**The problem**
In the entries below, count the lines holding "Riots". Reply with the number only.

**Exercise material**

[Start of Attachment]

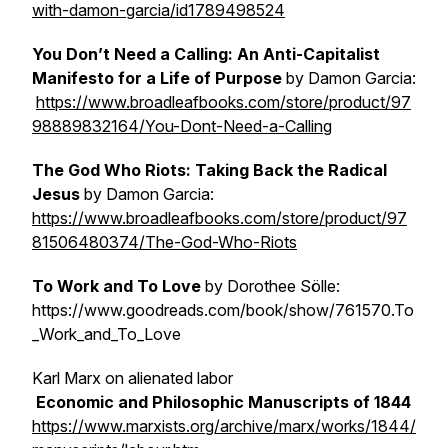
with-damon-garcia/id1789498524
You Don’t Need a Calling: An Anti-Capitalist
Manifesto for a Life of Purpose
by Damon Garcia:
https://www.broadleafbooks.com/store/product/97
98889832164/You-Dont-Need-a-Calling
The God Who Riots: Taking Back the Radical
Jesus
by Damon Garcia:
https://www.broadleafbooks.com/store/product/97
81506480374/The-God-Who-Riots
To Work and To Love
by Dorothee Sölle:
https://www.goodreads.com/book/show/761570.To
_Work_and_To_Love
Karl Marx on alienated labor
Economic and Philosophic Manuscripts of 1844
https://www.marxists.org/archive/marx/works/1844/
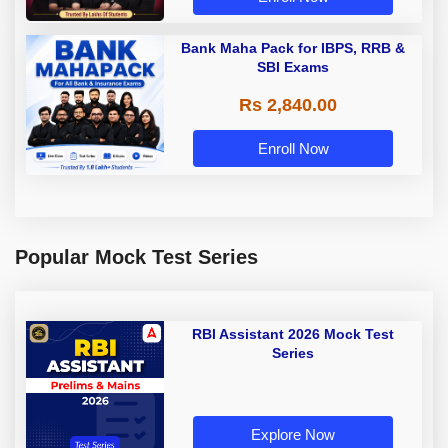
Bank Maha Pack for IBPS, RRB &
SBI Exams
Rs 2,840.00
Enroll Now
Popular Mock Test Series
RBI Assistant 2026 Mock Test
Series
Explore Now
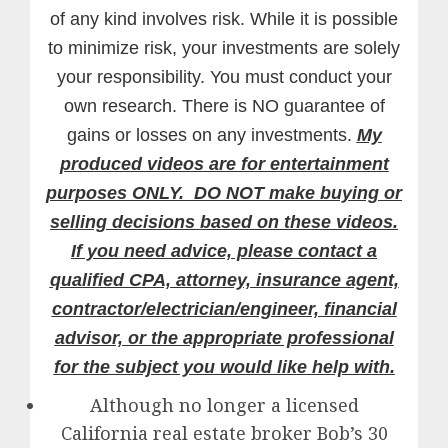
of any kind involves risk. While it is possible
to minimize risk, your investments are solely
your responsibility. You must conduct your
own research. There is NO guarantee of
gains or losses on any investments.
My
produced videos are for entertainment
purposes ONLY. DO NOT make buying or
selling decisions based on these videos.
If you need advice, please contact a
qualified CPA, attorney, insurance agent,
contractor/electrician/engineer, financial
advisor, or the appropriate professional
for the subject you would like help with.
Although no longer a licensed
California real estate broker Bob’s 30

[End of Attachment]
[Start of Attachment]

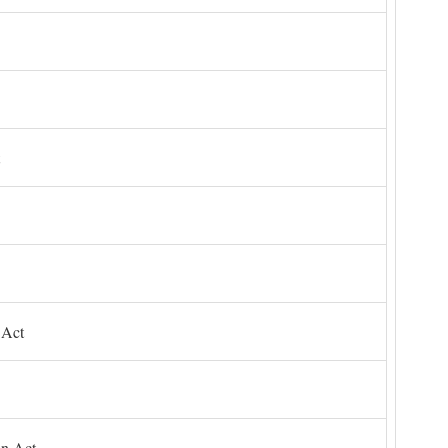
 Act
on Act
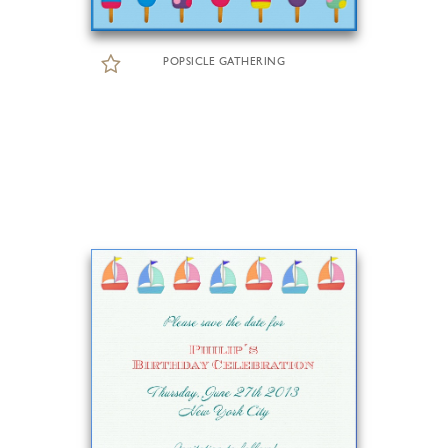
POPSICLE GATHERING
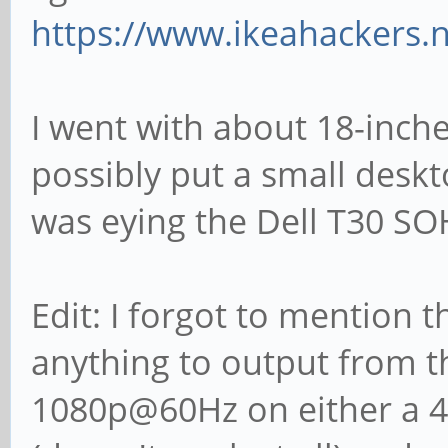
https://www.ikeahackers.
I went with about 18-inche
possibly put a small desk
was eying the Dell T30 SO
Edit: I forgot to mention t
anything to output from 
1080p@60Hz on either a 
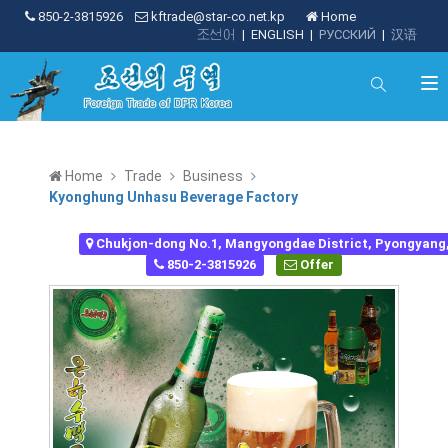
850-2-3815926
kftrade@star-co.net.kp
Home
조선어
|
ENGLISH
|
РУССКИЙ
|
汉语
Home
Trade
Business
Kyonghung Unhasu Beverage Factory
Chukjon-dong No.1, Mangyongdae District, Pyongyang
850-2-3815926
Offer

[End of Attachment]

**Solved exercise**
2